Every line of the entries below that carries the string "order" should be copied.

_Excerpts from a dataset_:

----

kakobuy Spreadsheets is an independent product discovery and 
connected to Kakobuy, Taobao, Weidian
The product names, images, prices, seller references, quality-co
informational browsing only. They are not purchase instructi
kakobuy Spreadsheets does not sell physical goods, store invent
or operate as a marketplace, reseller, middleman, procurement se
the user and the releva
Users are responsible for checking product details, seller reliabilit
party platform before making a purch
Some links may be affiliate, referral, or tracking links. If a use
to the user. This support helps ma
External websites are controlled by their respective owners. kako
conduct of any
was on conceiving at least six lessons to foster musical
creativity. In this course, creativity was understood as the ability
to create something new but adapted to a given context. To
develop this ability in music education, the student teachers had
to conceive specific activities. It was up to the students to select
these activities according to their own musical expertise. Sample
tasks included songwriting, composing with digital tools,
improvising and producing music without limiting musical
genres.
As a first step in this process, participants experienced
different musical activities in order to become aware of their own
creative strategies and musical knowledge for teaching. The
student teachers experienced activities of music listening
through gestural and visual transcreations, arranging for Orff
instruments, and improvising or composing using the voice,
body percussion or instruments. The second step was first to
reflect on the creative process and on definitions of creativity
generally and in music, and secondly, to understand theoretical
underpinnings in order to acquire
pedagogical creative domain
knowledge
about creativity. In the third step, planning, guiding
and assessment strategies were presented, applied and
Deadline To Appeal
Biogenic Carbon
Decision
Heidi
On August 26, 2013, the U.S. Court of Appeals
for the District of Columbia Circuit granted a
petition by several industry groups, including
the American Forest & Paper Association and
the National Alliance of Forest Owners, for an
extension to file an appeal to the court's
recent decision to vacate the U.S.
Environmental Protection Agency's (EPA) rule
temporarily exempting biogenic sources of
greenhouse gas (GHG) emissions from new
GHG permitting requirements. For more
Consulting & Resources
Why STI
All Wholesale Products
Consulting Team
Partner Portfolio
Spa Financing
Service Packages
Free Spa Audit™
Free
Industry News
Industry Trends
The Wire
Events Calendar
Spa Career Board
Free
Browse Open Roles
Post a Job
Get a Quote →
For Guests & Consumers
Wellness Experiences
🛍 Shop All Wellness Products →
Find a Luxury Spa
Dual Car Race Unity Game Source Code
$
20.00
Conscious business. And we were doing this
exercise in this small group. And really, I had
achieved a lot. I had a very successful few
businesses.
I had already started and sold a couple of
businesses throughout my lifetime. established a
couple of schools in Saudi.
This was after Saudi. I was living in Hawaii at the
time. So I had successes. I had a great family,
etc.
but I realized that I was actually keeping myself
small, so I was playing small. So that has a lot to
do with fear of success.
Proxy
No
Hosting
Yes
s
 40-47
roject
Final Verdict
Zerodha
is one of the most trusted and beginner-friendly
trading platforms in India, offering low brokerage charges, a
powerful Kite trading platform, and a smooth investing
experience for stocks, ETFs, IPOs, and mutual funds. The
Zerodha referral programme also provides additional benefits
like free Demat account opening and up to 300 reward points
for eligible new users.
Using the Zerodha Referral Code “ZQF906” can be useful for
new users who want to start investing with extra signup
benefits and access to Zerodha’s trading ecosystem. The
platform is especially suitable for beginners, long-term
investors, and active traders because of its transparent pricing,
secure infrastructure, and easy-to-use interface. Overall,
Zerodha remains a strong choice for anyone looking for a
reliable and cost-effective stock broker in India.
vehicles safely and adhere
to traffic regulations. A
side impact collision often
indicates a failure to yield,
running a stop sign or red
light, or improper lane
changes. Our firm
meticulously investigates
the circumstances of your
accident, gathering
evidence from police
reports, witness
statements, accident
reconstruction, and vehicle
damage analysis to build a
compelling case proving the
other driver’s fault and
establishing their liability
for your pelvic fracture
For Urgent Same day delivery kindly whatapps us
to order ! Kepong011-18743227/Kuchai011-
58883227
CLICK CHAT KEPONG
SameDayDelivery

----

_EXERCISE RESPONSE_:
different musical activities in order to become aware of their own
underpinnings in order to acquire
to order ! Kepong011-18743227/Kuchai011-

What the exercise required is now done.